This episode traces the decline of the Puritan "city on a hill," juxtaposed with the rise of separatists, Baptists and Presbyterians (who opposed a blending of church and state). Puritanism declined rapidly after the first generation of Puritans, so much so that a "halfway covenant" was instituted to baptize the children of unconverted parents. While established churches among Puritans and Anglicans languished, some eventually embracing Deism, independent Baptist and Presbyterian congregations thrived, WITHOUT state support. Rejecting a church-state synthesis, these traditions ultimately relied on early Luther, whose "priesthood of all believers" renders one's "religious" identity a matter of individual conscience, NOT subject to compulsion by an established church. Roger Williams argued for a "wall of separation between church and state" to protect the "garden of the church" from the corrupting effects of the "wilderness of the world." Modern day Christians and secularists commonly misrepresent the founders' insistence on a separation of church and state, often projecting their "culture war" narrative onto the founders. BOTH are guilty of historical eisegesis--reading into historical documents their own agenda. The episode details Madison's rage against "the diabolical persecution" perpetrated by Anglicans against Baptists in Virginia, informing his pluralist solution enshrined in the establishment clause of the Constitution.
Christian Nationalism and the Problem of Dissent
This episode highlights the problem of dissent in any church-state mixture. Henry VIII separated England from the Roman Catholic Church and made himself head of the new Anglican Church. He was both head of the church and the state, and subsequent monarchs assumed these roles. Henry's daughter Mary eventually came to the throne, and her fervent Catholicism led to the martyrdom of many Protestants, some whose stories are recorded in Fox's Book of Martyrs. While her successor Elizabeth managed to quell religious violence, the problem of dissent remained: as long as the crown (the state) is tied to the church, purely "theological" disputes are necessarily "political." Disagreement in the "religious" sphere becomes rebellion against the ESTABLISHED church, i.e., the STATE church.
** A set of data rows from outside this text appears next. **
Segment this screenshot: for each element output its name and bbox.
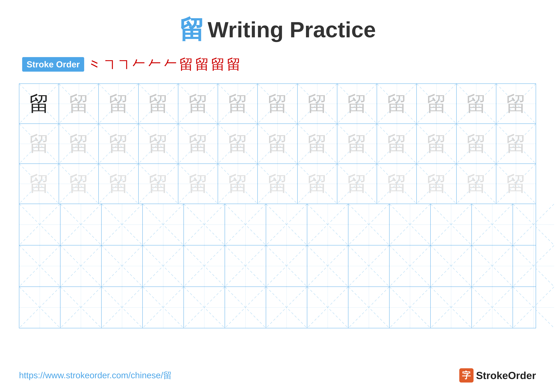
grid-cell-2-4[interactable]: 留 xyxy=(139,124,178,164)
grid-cell-3-12[interactable]: 留 xyxy=(457,164,496,204)
grid-cell-6-12[interactable] xyxy=(472,287,513,328)
grid-cell-2-1[interactable]: 留 xyxy=(19,124,59,164)
svg-line-126 xyxy=(472,245,513,286)
grid-cell-2-11[interactable]: 留 xyxy=(417,124,456,164)
grid-cell-3-10[interactable]: 留 xyxy=(377,164,417,204)
grid-cell-1-4[interactable]: 留 xyxy=(139,84,178,123)
grid-cell-3-3[interactable]: 留 xyxy=(99,164,139,204)
grid-cell-4-7[interactable] xyxy=(266,204,307,245)
grid-cell-6-2[interactable] xyxy=(60,287,102,328)
grid-cell-1-9[interactable]: 留 xyxy=(337,84,377,123)
stroke-3: ㇕ xyxy=(117,56,130,73)
grid-cell-4-4[interactable] xyxy=(143,204,184,245)
grid-cell-2-5[interactable]: 留 xyxy=(178,124,218,164)
grid-cell-4-1[interactable] xyxy=(19,204,60,245)
grid-cell-1-12[interactable]: 留 xyxy=(457,84,496,123)
grid-cell-2-9[interactable]: 留 xyxy=(337,124,377,164)
grid-cell-5-11[interactable] xyxy=(431,245,472,286)
grid-cell-2-10[interactable]: 留 xyxy=(377,124,417,164)
grid-cell-4-13[interactable] xyxy=(513,204,554,245)
grid-cell-6-11[interactable] xyxy=(431,287,472,328)
grid-cell-1-5[interactable]: 留 xyxy=(178,84,218,123)
svg-line-91 xyxy=(266,204,307,245)
grid-cell-3-7[interactable]: 留 xyxy=(258,164,297,204)
svg-line-102 xyxy=(513,204,554,245)
grid-cell-6-13[interactable] xyxy=(513,287,554,328)
grid-cell-3-9[interactable]: 留 xyxy=(337,164,377,204)
practice-char-light: 留 xyxy=(267,90,288,118)
grid-cell-1-10[interactable]: 留 xyxy=(377,84,417,123)
grid-cell-4-2[interactable] xyxy=(60,204,102,245)
svg-line-137 xyxy=(143,287,183,328)
grid-cell-2-12[interactable]: 留 xyxy=(457,124,496,164)
practice-char-light: 留 xyxy=(188,90,208,118)
footer-url[interactable]: https://www.strokeorder.com/chinese/留 xyxy=(19,370,172,381)
grid-cell-6-6[interactable] xyxy=(225,287,266,328)
grid-cell-4-10[interactable] xyxy=(389,204,431,245)
grid-cell-5-9[interactable] xyxy=(348,245,389,286)
grid-cell-2-7[interactable]: 留 xyxy=(258,124,297,164)
grid-cell-5-12[interactable] xyxy=(472,245,513,286)
grid-cell-1-8[interactable]: 留 xyxy=(298,84,337,123)
grid-cell-1-13[interactable]: 留 xyxy=(496,84,536,123)
grid-cell-3-11[interactable]: 留 xyxy=(417,164,456,204)
svg-line-135 xyxy=(102,287,142,328)
grid-cell-6-5[interactable] xyxy=(184,287,225,328)
stroke-10: 留 xyxy=(226,55,241,74)
grid-cell-1-11[interactable]: 留 xyxy=(417,84,456,123)
grid-cell-5-1[interactable] xyxy=(19,245,60,286)
svg-line-90 xyxy=(266,204,307,245)
grid-cell-5-8[interactable] xyxy=(307,245,348,286)
grid-cell-1-2[interactable]: 留 xyxy=(59,84,99,123)
svg-line-116 xyxy=(266,245,307,286)
grid-cell-6-8[interactable] xyxy=(307,287,348,328)
grid-cell-5-2[interactable] xyxy=(60,245,102,286)
grid-cell-2-6[interactable]: 留 xyxy=(218,124,258,164)
grid-cell-1-7[interactable]: 留 xyxy=(258,84,297,123)
grid-cell-5-4[interactable] xyxy=(143,245,184,286)
stroke-4: 𠂉 xyxy=(132,56,146,73)
practice-char-light: 留 xyxy=(68,90,89,118)
grid-cell-3-2[interactable]: 留 xyxy=(59,164,99,204)
grid-cell-6-7[interactable] xyxy=(266,287,307,328)
grid-cell-5-5[interactable] xyxy=(184,245,225,286)
grid-cell-5-10[interactable] xyxy=(389,245,431,286)
grid-cell-4-8[interactable] xyxy=(307,204,348,245)
stroke-order-badge: Stroke Order xyxy=(22,57,84,72)
stroke-order-row: Stroke Order ⺀ ㇕ ㇕ 𠂉 𠂉 𠂉 留 留 留 留 xyxy=(19,55,536,74)
grid-row-2: 留 留 留 留 留 留 留 xyxy=(19,124,536,164)
grid-cell-6-10[interactable] xyxy=(389,287,431,328)
grid-cell-3-1[interactable]: 留 xyxy=(19,164,59,204)
grid-cell-4-5[interactable] xyxy=(184,204,225,245)
grid-cell-6-4[interactable] xyxy=(143,287,184,328)
grid-cell-4-9[interactable] xyxy=(348,204,389,245)
svg-line-88 xyxy=(225,204,266,245)
grid-cell-3-4[interactable]: 留 xyxy=(139,164,178,204)
svg-line-138 xyxy=(184,287,225,328)
grid-cell-6-3[interactable] xyxy=(102,287,143,328)
grid-cell-5-7[interactable] xyxy=(266,245,307,286)
grid-cell-5-3[interactable] xyxy=(102,245,143,286)
grid-cell-1-6[interactable]: 留 xyxy=(218,84,258,123)
grid-cell-4-3[interactable] xyxy=(102,204,143,245)
grid-cell-6-1[interactable] xyxy=(19,287,60,328)
grid-cell-3-8[interactable]: 留 xyxy=(298,164,337,204)
grid-cell-6-9[interactable] xyxy=(348,287,389,328)
grid-cell-1-1[interactable]: 留 xyxy=(19,84,59,123)
grid-cell-2-13[interactable]: 留 xyxy=(496,124,536,164)
grid-cell-3-6[interactable]: 留 xyxy=(218,164,258,204)
grid-cell-5-6[interactable] xyxy=(225,245,266,286)
grid-cell-2-3[interactable]: 留 xyxy=(99,124,139,164)
grid-cell-4-12[interactable] xyxy=(472,204,513,245)
grid-cell-2-2[interactable]: 留 xyxy=(59,124,99,164)
practice-char-light: 留 xyxy=(307,90,328,118)
grid-cell-5-13[interactable] xyxy=(513,245,554,286)
grid-cell-3-13[interactable]: 留 xyxy=(496,164,536,204)
svg-line-106 xyxy=(60,245,101,286)
grid-cell-4-11[interactable] xyxy=(431,204,472,245)
grid-cell-3-5[interactable]: 留 xyxy=(178,164,218,204)
grid-cell-2-8[interactable]: 留 xyxy=(298,124,337,164)
grid-cell-4-6[interactable] xyxy=(225,204,266,245)
grid-cell-1-3[interactable]: 留 xyxy=(99,84,139,123)
practice-char-vlight: 留 xyxy=(347,170,367,198)
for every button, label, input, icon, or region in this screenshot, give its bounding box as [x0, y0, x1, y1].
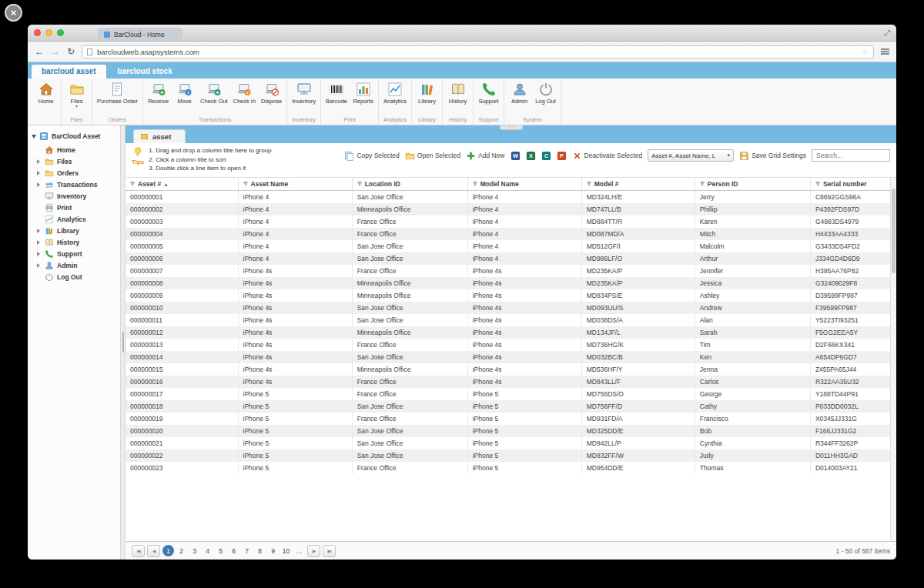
expander-icon[interactable] — [37, 252, 42, 256]
table-row[interactable]: 000000023iPhone 5France OfficeiPhone 5MD… — [126, 462, 896, 474]
minimize-window-button[interactable] — [45, 29, 52, 36]
ribbon-button-library[interactable]: Library — [414, 80, 440, 105]
page-button-2[interactable]: 2 — [176, 545, 187, 556]
save-grid-settings-button[interactable]: Save Grid Settings — [739, 151, 806, 161]
browser-menu-icon[interactable] — [881, 51, 889, 52]
ribbon-button-purchase-order[interactable]: Purchase Order — [95, 80, 140, 105]
page-button-3[interactable]: 3 — [189, 545, 200, 556]
filter-icon[interactable] — [357, 180, 365, 188]
ribbon-button-inventory[interactable]: Inventory — [290, 80, 318, 105]
filter-icon[interactable] — [472, 180, 480, 188]
page-button-7[interactable]: 7 — [241, 545, 253, 556]
table-row[interactable]: 000000011iPhone 4sSan Jose OfficeiPhone … — [126, 314, 896, 326]
ribbon-button-barcode[interactable]: Barcode — [323, 80, 350, 105]
table-row[interactable]: 000000010iPhone 4sSan Jose OfficeiPhone … — [126, 302, 896, 314]
forward-button[interactable]: → — [51, 47, 60, 56]
sidebar-item-files[interactable]: Files — [29, 155, 119, 167]
column-header-location-id[interactable]: Location ID — [352, 178, 467, 191]
ribbon-button-reports[interactable]: Reports — [350, 80, 376, 105]
ribbon-button-check-in[interactable]: ‹Check In — [231, 80, 259, 105]
deactivate-selected-button[interactable]: Deactivate Selected — [572, 151, 643, 161]
table-row[interactable]: 000000001iPhone 4San Jose OfficeiPhone 4… — [126, 190, 896, 203]
column-header-person-id[interactable]: Person ID — [695, 178, 810, 191]
table-row[interactable]: 000000004iPhone 4France OfficeiPhone 4MD… — [126, 228, 896, 240]
column-header-model[interactable]: Model # — [581, 178, 695, 191]
export-csv-icon[interactable]: C — [541, 151, 551, 161]
table-row[interactable]: 000000009iPhone 4sMinneapolis OfficeiPho… — [126, 289, 896, 302]
page-button-6[interactable]: 6 — [228, 545, 239, 556]
filter-icon[interactable] — [586, 180, 594, 188]
sidebar-item-support[interactable]: Support — [29, 248, 119, 259]
page-button-1[interactable]: 1 — [162, 545, 174, 556]
address-bar[interactable]: barcloudweb.asapsystems.com ☆ — [82, 45, 874, 58]
ribbon-button-home[interactable]: Home — [33, 80, 59, 105]
sidebar-item-home[interactable]: Home — [29, 144, 119, 155]
expander-icon[interactable] — [37, 182, 42, 187]
add-new-button[interactable]: Add New — [466, 151, 505, 161]
collapse-ribbon-handle[interactable] — [500, 125, 523, 130]
sidebar-item-inventory[interactable]: Inventory — [29, 190, 119, 202]
next-page-button[interactable] — [307, 545, 320, 557]
table-row[interactable]: 000000021iPhone 5San Jose OfficeiPhone 5… — [126, 437, 896, 449]
sidebar-item-analytics[interactable]: Analytics — [29, 213, 119, 225]
expander-icon[interactable] — [37, 229, 42, 233]
zoom-window-button[interactable] — [57, 29, 64, 36]
sidebar-item-history[interactable]: History — [29, 236, 119, 248]
page-button-[interactable]: … — [293, 545, 305, 556]
filter-icon[interactable] — [243, 180, 251, 188]
table-row[interactable]: 000000006iPhone 4San Jose OfficeiPhone 4… — [126, 252, 896, 265]
ribbon-button-check-out[interactable]: +Check Out — [198, 80, 229, 105]
page-button-4[interactable]: 4 — [202, 545, 213, 556]
table-row[interactable]: 000000003iPhone 4France OfficeiPhone 4MD… — [126, 215, 896, 228]
sidebar-root[interactable]: BarCloud Asset — [29, 130, 119, 144]
page-button-10[interactable]: 10 — [280, 545, 292, 556]
sidebar-item-log-out[interactable]: Log Out — [29, 271, 119, 282]
browser-tab[interactable]: BarCloud - Home — [98, 28, 182, 41]
table-row[interactable]: 000000020iPhone 5San Jose OfficeiPhone 5… — [126, 425, 896, 437]
ribbon-button-admin[interactable]: Admin — [507, 80, 532, 105]
prev-page-button[interactable] — [147, 545, 160, 557]
copy-selected-button[interactable]: Copy Selected — [344, 151, 399, 161]
page-button-8[interactable]: 8 — [254, 545, 266, 556]
back-button[interactable]: ← — [35, 47, 44, 56]
ribbon-button-files[interactable]: Files▾ — [64, 80, 89, 108]
app-tab-barcloud-stock[interactable]: barcloud stock — [108, 65, 182, 79]
close-overlay-button[interactable] — [5, 4, 22, 22]
sidebar-item-orders[interactable]: Orders — [29, 167, 119, 179]
column-header-model-name[interactable]: Model Name — [467, 178, 581, 191]
sidebar-item-transactions[interactable]: Transactions — [29, 179, 119, 190]
ribbon-button-history[interactable]: History — [445, 80, 470, 105]
expander-icon[interactable] — [37, 263, 42, 268]
table-row[interactable]: 000000013iPhone 4sFrance OfficeiPhone 4s… — [126, 339, 896, 351]
table-row[interactable]: 000000008iPhone 4sMinneapolis OfficeiPho… — [126, 277, 896, 289]
page-button-9[interactable]: 9 — [267, 545, 279, 556]
vertical-scrollbar[interactable] — [890, 178, 896, 541]
ribbon-button-dispose[interactable]: Dispose — [259, 80, 284, 105]
column-header-asset[interactable]: Asset #▲ — [126, 178, 238, 191]
table-row[interactable]: 000000015iPhone 4sMinneapolis OfficeiPho… — [126, 363, 896, 376]
table-row[interactable]: 000000002iPhone 4Minneapolis OfficeiPhon… — [126, 203, 896, 215]
bookmark-star-icon[interactable]: ☆ — [862, 48, 869, 56]
column-header-serial-number[interactable]: Serial number — [810, 178, 896, 191]
page-button-5[interactable]: 5 — [215, 545, 226, 556]
filter-icon[interactable] — [699, 180, 708, 188]
export-pdf-icon[interactable]: P — [557, 151, 567, 161]
table-row[interactable]: 000000014iPhone 4sSan Jose OfficeiPhone … — [126, 351, 896, 363]
app-tab-barcloud-asset[interactable]: barcloud asset — [32, 65, 106, 79]
fullscreen-icon[interactable]: ⤢ — [884, 28, 890, 38]
reload-button[interactable]: ↻ — [67, 47, 75, 56]
sidebar-item-admin[interactable]: Admin — [29, 259, 119, 271]
ribbon-button-move[interactable]: ›Move — [172, 80, 197, 105]
open-selected-button[interactable]: Open Selected — [405, 151, 460, 161]
expander-icon[interactable] — [37, 240, 42, 245]
filter-icon[interactable] — [129, 180, 138, 188]
ribbon-button-receive[interactable]: +Receive — [146, 80, 171, 105]
first-page-button[interactable] — [132, 545, 145, 557]
close-window-button[interactable] — [34, 29, 41, 36]
ribbon-button-log-out[interactable]: Log Out — [533, 80, 558, 105]
export-excel-icon[interactable]: X — [526, 151, 536, 161]
sidebar-item-print[interactable]: Print — [29, 202, 119, 213]
table-row[interactable]: 000000007iPhone 4sFrance OfficeiPhone 4s… — [126, 265, 896, 277]
table-row[interactable]: 000000005iPhone 4San Jose OfficeiPhone 4… — [126, 240, 896, 252]
column-chooser-dropdown[interactable]: Asset #, Asset Name, L ▾ — [648, 149, 734, 162]
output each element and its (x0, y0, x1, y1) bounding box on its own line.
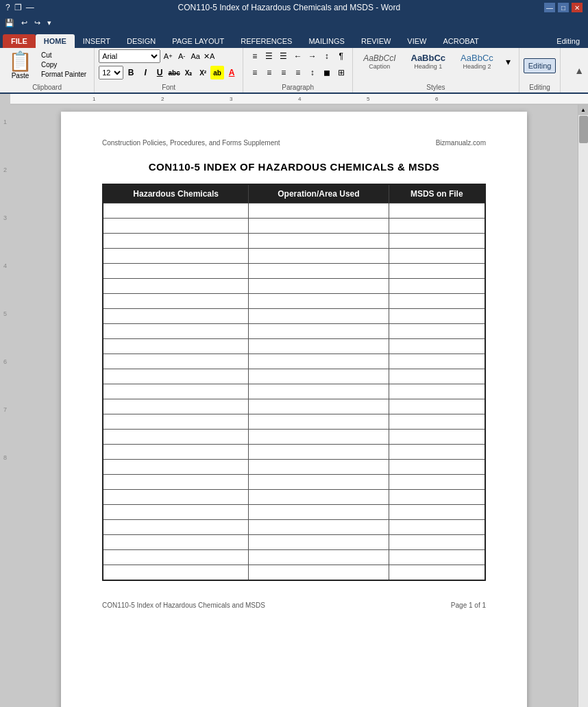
table-cell[interactable] (103, 369, 249, 384)
font-color-button[interactable]: A (225, 66, 238, 79)
bold-button[interactable]: B (124, 66, 138, 79)
subscript-button[interactable]: X₂ (182, 66, 195, 79)
paste-button[interactable]: 📋 Paste (4, 49, 36, 82)
table-cell[interactable] (103, 309, 249, 324)
save-icon[interactable]: 💾 (3, 18, 16, 27)
table-row[interactable] (103, 264, 485, 279)
table-cell[interactable] (389, 430, 485, 445)
table-cell[interactable] (103, 324, 249, 339)
redo-icon[interactable]: ↪ (32, 18, 42, 27)
table-cell[interactable] (249, 475, 389, 490)
table-row[interactable] (103, 399, 485, 414)
table-cell[interactable] (103, 339, 249, 354)
table-row[interactable] (103, 324, 485, 339)
styles-more-button[interactable]: ▾ (502, 55, 515, 68)
tab-page-layout[interactable]: PAGE LAYOUT (164, 34, 232, 48)
tab-acrobat[interactable]: ACROBAT (434, 34, 487, 48)
table-cell[interactable] (249, 550, 389, 565)
table-cell[interactable] (103, 399, 249, 414)
table-row[interactable] (103, 550, 485, 565)
table-cell[interactable] (249, 369, 389, 384)
align-left-button[interactable]: ≡ (248, 66, 262, 79)
table-cell[interactable] (103, 294, 249, 309)
table-cell[interactable] (103, 535, 249, 550)
table-row[interactable] (103, 203, 485, 219)
table-cell[interactable] (249, 399, 389, 414)
text-highlight-button[interactable]: ab (210, 66, 224, 79)
table-cell[interactable] (389, 520, 485, 535)
grow-font-button[interactable]: A+ (162, 50, 174, 62)
table-cell[interactable] (103, 234, 249, 249)
restore-icon[interactable]: ❐ (14, 3, 22, 12)
table-cell[interactable] (249, 219, 389, 234)
table-cell[interactable] (389, 219, 485, 234)
tab-home[interactable]: HOME (36, 34, 75, 48)
table-cell[interactable] (249, 414, 389, 430)
table-row[interactable] (103, 505, 485, 520)
table-cell[interactable] (389, 203, 485, 219)
table-row[interactable] (103, 234, 485, 249)
table-cell[interactable] (103, 475, 249, 490)
table-cell[interactable] (249, 384, 389, 399)
table-cell[interactable] (389, 505, 485, 520)
help-icon[interactable]: ? (5, 3, 10, 12)
sort-button[interactable]: ↕ (320, 49, 334, 63)
decrease-indent-button[interactable]: ← (291, 49, 305, 63)
italic-button[interactable]: I (138, 66, 152, 79)
table-cell[interactable] (249, 234, 389, 249)
editing-button[interactable]: Editing (524, 58, 556, 73)
font-size-select[interactable]: 12 (99, 66, 123, 79)
table-cell[interactable] (103, 460, 249, 475)
table-cell[interactable] (249, 354, 389, 369)
table-row[interactable] (103, 384, 485, 399)
table-cell[interactable] (249, 249, 389, 264)
table-cell[interactable] (249, 294, 389, 309)
multilevel-button[interactable]: ☰ (277, 49, 291, 63)
show-hide-button[interactable]: ¶ (334, 49, 348, 63)
numbering-button[interactable]: ☰ (262, 49, 276, 63)
minimize-title-icon[interactable]: — (26, 3, 34, 12)
table-cell[interactable] (103, 490, 249, 505)
table-cell[interactable] (103, 505, 249, 520)
maximize-button[interactable]: □ (558, 3, 569, 12)
table-cell[interactable] (389, 550, 485, 565)
table-cell[interactable] (249, 535, 389, 550)
ribbon-collapse-button[interactable]: ▲ (570, 65, 588, 76)
table-cell[interactable] (389, 460, 485, 475)
table-cell[interactable] (389, 414, 485, 430)
scroll-up-arrow[interactable]: ▲ (578, 105, 589, 115)
tab-mailings[interactable]: MAILINGS (300, 34, 353, 48)
table-cell[interactable] (249, 203, 389, 219)
more-icon[interactable]: ▾ (45, 18, 53, 27)
clear-formatting-button[interactable]: ✕A (203, 50, 215, 62)
table-cell[interactable] (249, 324, 389, 339)
table-cell[interactable] (249, 520, 389, 535)
undo-icon[interactable]: ↩ (19, 18, 29, 27)
table-row[interactable] (103, 339, 485, 354)
table-cell[interactable] (389, 475, 485, 490)
table-cell[interactable] (389, 369, 485, 384)
table-cell[interactable] (389, 309, 485, 324)
table-cell[interactable] (103, 264, 249, 279)
table-cell[interactable] (389, 384, 485, 399)
tab-insert[interactable]: INSERT (75, 34, 119, 48)
table-row[interactable] (103, 279, 485, 294)
table-cell[interactable] (249, 505, 389, 520)
bullets-button[interactable]: ≡ (248, 49, 262, 63)
center-button[interactable]: ≡ (262, 66, 276, 79)
table-cell[interactable] (389, 445, 485, 460)
minimize-button[interactable]: — (544, 3, 555, 12)
strikethrough-button[interactable]: abc (167, 66, 181, 79)
table-cell[interactable] (389, 249, 485, 264)
table-cell[interactable] (389, 490, 485, 505)
table-row[interactable] (103, 219, 485, 234)
change-case-button[interactable]: Aa (189, 50, 201, 62)
table-row[interactable] (103, 490, 485, 505)
table-cell[interactable] (249, 264, 389, 279)
align-right-button[interactable]: ≡ (277, 66, 291, 79)
table-cell[interactable] (103, 550, 249, 565)
style-caption[interactable]: AaBbCcI Caption (357, 50, 402, 73)
table-cell[interactable] (103, 203, 249, 219)
close-button[interactable]: ✕ (572, 3, 583, 12)
shading-button[interactable]: ◼ (320, 66, 334, 79)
The Puritan "city on a hill" escaped persecution in England, but not the problem of dissent. For barely starting anew in Massachusetts, the Puritans exiled Anne Hutchinson and Roger Williams, the latter objecting to the church-state blending of the Puritans. Williams insisted on the separation of church and state, a "wall of separation between the garden of the church and the wilderness of the world." Williams therefore embodies both the problem and solution to the problem of dissent. Up to this point the response to dissent among "Christian nationalists" was either persecution or exile. The episode finally cites Madison's condemnation of church-state mixing, leading to "inquisitions" among dissenters, second-class citizens.